Under this situation the arbitral tribunal continue proceedings ex parte where decree will be given without statement of defence. This is also given under the section 23(1) of the Act. The third situation is when there is sufficient cause for either the parties then the termination is recalled, and the proceeding of arbitration will be restored. An expert can be brought for the expert opinion just like an evidence as per the proceedings of Indian Evidence Act. This is given under the section 26 of the Act. The expert cannot be used to resolve the issue and arbitrator cannot step down after that. His opinion will be valuable and can be used for resolving the dispute.
In the case of Husein Ebraham V Keshardeo Kanaria & Co the arbitrator approached a third person who was not in the agreement between the parties.
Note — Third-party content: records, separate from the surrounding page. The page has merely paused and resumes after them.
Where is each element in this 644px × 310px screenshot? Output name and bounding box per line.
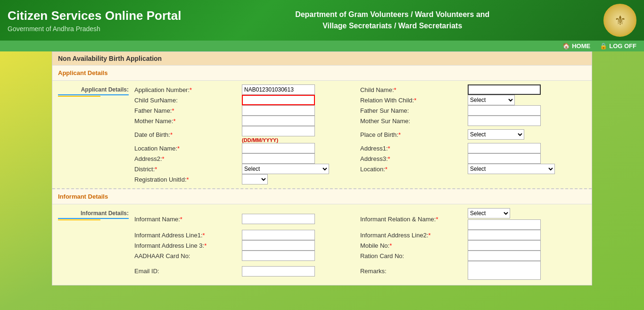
place-of-birth-cell: Select Hospital Home Other: [468, 126, 586, 143]
home-link[interactable]: 🏠 HOME: [562, 42, 590, 50]
table-row: Informant Address Line 3:* Mobile No:*: [134, 240, 586, 251]
location-select[interactable]: Select: [468, 164, 555, 174]
child-surname-input[interactable]: [242, 95, 315, 105]
informant-addr3-input[interactable]: [242, 240, 315, 251]
table-row: Application Number:* Child Name:*: [134, 84, 586, 95]
dept-name: Department of Gram Volunteers / Ward Vol…: [295, 9, 489, 32]
father-name-input[interactable]: [242, 105, 315, 116]
table-row: District:* Select Location:*: [134, 164, 586, 174]
remarks-cell: [468, 261, 586, 281]
label-underline-yellow: [58, 96, 100, 97]
mother-surname-label: Mother Sur Name:: [360, 116, 468, 126]
location-select-cell: Select: [468, 164, 586, 174]
father-surname-input[interactable]: [468, 105, 541, 116]
logoff-label: LOG OFF: [609, 42, 636, 50]
reg-unit-label: Registration UnitId:*: [134, 174, 242, 184]
informant-form-table: Informant Details: Informant Name:*: [52, 204, 592, 285]
informant-fields: Informant Name:* Informant Relation & Na…: [130, 205, 591, 284]
application-number-input[interactable]: [242, 84, 315, 95]
reg-unit-select[interactable]: [242, 174, 268, 184]
mother-name-input[interactable]: [242, 116, 315, 126]
inf-addr1-cell: [242, 230, 360, 240]
informant-label-underline-blue: [58, 218, 129, 219]
dob-input[interactable]: [242, 126, 315, 136]
home-icon: 🏠: [562, 42, 570, 50]
informant-label-underline-yellow: [58, 219, 100, 220]
address1-input[interactable]: [468, 143, 541, 153]
applicant-heading: Applicant Details: [58, 69, 107, 76]
table-row: Email ID: Remarks:: [134, 261, 586, 281]
ration-card-label: Ration Card No:: [360, 251, 468, 261]
ration-card-cell: [468, 251, 586, 261]
location-label: Location:*: [360, 164, 468, 174]
mother-name-cell: [242, 116, 360, 126]
applicant-details-label-container: Applicant Details:: [58, 86, 129, 97]
applicant-section-header: Applicant Details: [52, 66, 592, 81]
ration-card-input[interactable]: [468, 251, 541, 261]
email-cell: [242, 261, 360, 281]
informant-inner-table: Informant Name:* Informant Relation & Na…: [134, 208, 586, 281]
navigation-bar: 🏠 HOME 🔒 LOG OFF: [0, 41, 644, 51]
portal-title: Citizen Services Online Portal: [8, 8, 181, 23]
informant-relation-cell: Select: [468, 208, 586, 230]
table-row: Location Name:* Address1:*: [134, 143, 586, 153]
applicant-fields: Application Number:* Child Name:*: [130, 82, 591, 187]
remarks-textarea[interactable]: [468, 261, 541, 280]
table-row: Informant Name:* Informant Relation & Na…: [134, 208, 586, 230]
informant-heading: Informant Details: [58, 193, 108, 200]
table-row: Registration UnitId:*: [134, 174, 586, 184]
address1-label: Address1:*: [360, 143, 468, 153]
mobile-input[interactable]: [468, 240, 541, 251]
table-row: Address2:* Address3:*: [134, 153, 586, 164]
dob-label: Date of Birth:*: [134, 126, 242, 143]
page-title: Non Availability Birth Application: [58, 55, 162, 62]
app-number-label: Application Number:*: [134, 84, 242, 95]
informant-name-input[interactable]: [242, 214, 315, 224]
informant-addr2-input[interactable]: [468, 230, 541, 240]
relation-with-child-select[interactable]: Select Father Mother Guardian: [468, 95, 515, 105]
informant-relation-select[interactable]: Select: [468, 208, 510, 218]
inf-addr1-label: Informant Address Line1:*: [134, 230, 242, 240]
mother-name-label: Mother Name:*: [134, 116, 242, 126]
informant-details-label-container: Informant Details:: [58, 210, 129, 220]
mother-surname-input[interactable]: [468, 116, 541, 126]
place-of-birth-select[interactable]: Select Hospital Home Other: [468, 129, 524, 140]
informant-section-header: Informant Details: [52, 189, 592, 204]
location-name-input[interactable]: [242, 143, 315, 153]
informant-section: Informant Details Informant Details:: [52, 188, 592, 285]
aadhaar-cell: [242, 251, 360, 261]
relation-child-label: Relation With Child:*: [360, 95, 468, 105]
district-select[interactable]: Select: [242, 164, 329, 174]
home-label: HOME: [572, 42, 590, 50]
header-left: Citizen Services Online Portal Governmen…: [8, 8, 181, 33]
address3-input[interactable]: [468, 153, 541, 164]
inf-addr3-cell: [242, 240, 360, 251]
table-row: AADHAAR Card No: Ration Card No:: [134, 251, 586, 261]
district-cell: Select: [242, 164, 360, 174]
emblem-icon: ⚜: [614, 13, 626, 28]
informant-name-cell: [242, 208, 360, 230]
table-row: Mother Name:* Mother Sur Name:: [134, 116, 586, 126]
mobile-cell: [468, 240, 586, 251]
aadhaar-input[interactable]: [242, 251, 315, 261]
address2-input[interactable]: [242, 153, 315, 164]
govt-subtitle: Government of Andhra Pradesh: [8, 25, 181, 33]
location-name-cell: [242, 143, 360, 153]
informant-relation-name-input[interactable]: [468, 219, 541, 230]
logoff-link[interactable]: 🔒 LOG OFF: [600, 42, 636, 50]
father-name-cell: [242, 105, 360, 116]
applicant-form-table: Applicant Details: Application Number:*: [52, 81, 592, 188]
address1-cell: [468, 143, 586, 153]
dob-hint: (DD/MM/YYYY): [242, 137, 360, 143]
table-row: Father Name:* Father Sur Name:: [134, 105, 586, 116]
email-input[interactable]: [242, 266, 315, 276]
child-name-input[interactable]: [468, 84, 541, 95]
inf-addr2-cell: [468, 230, 586, 240]
app-number-cell: [242, 84, 360, 95]
mobile-label: Mobile No:*: [360, 240, 468, 251]
table-row: Date of Birth:* (DD/MM/YYYY) Place of Bi…: [134, 126, 586, 143]
relation-child-cell: Select Father Mother Guardian: [468, 95, 586, 105]
place-of-birth-label: Place of Birth:*: [360, 126, 468, 143]
father-name-label: Father Name:*: [134, 105, 242, 116]
informant-addr1-input[interactable]: [242, 230, 315, 240]
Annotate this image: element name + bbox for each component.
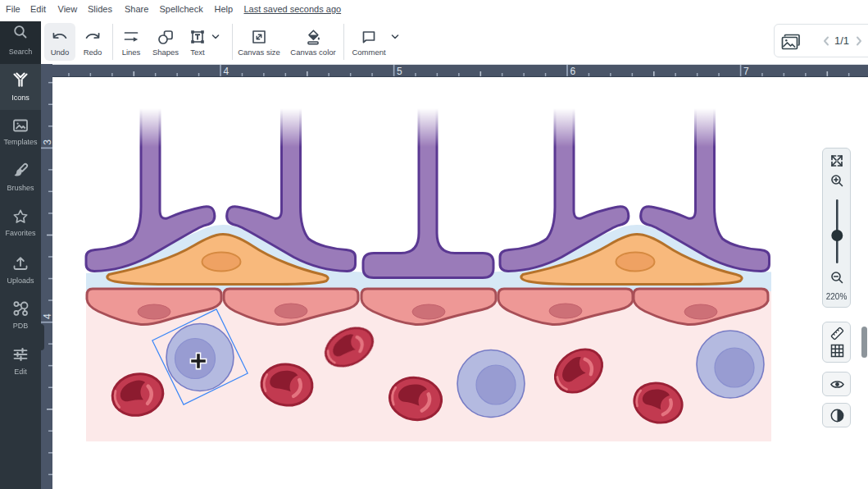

They asked him for information which are useful to the arbitration and didn’t disclose this thing to the parties of the arbitration. The arbitration was terminated, and the court held the arbitrators as guilty to misconduct. An expect cannot be used without disclosing it to the parties of arbitration.
Section 27 of the Act talks about court assistance. Tribunal can apply for court assistance when the parties are not taking the tribunal seriously and they can hold the parties as guilty when they are not cooperating with the arbitrator or refusing to give evidence to the arbitrator. The arbitrator can go to the court for having assistance in obtaining evidence and they should provide the names and addressed of the parties and arbitrators, the nature of the claim and the relief sought and the evidence which they want to obtain particular in the case. The court can give an order to give these obtained evidences directly to the arbitrators. The court may give a person punishment or penalty when they are not complying with the order of the arbitrator.
The last step of arbitration is the termination of proceedings by the arbitrator. Termination of arbitrator or substitution of arbitrator is given under the section 15 of the act. This can be when the arbitrator gives the final award or by an order by the arbitrator to terminate the arbitral proceedings. There are three cases where arbitrator can give an order of termination. They are if the claimant withdraws the claim and when the respondent does not object to the claim of claimant.
If both the parties come into consensus to terminate the arbitral proceeding and the when the arbitrator feels that the present arbitration is useless, and it is impossible to solve the issue between the parties because of the present facts of the case. In any of the situation the arbitrator should give proper order and acknowledge both parties by use of any notice. The arbitrator can be substituted by both the parties and any hearing done can be repeated with the agreement of the parties. If they wish to continue with the previous proceeding, then it is also possible.
 AIR 2000 SC 1886
 AIR 2003 SC 3688
 Order dated 30 August 2019 in Civil Appeal Nos. 6726 – 6729 of 2019.
 Judgment dated 24 July 2019 in Civil Appeal No. 6960 of 2011
 Judgment dated March 3, 2020 in CS (OS) 84/2020
 Arbitration Petition No 32 of 2018, Judgement dated March 5,2020
 AIR 1954 Cal 111
Author Details: Istinaf Abdullah (Alliance School of Law)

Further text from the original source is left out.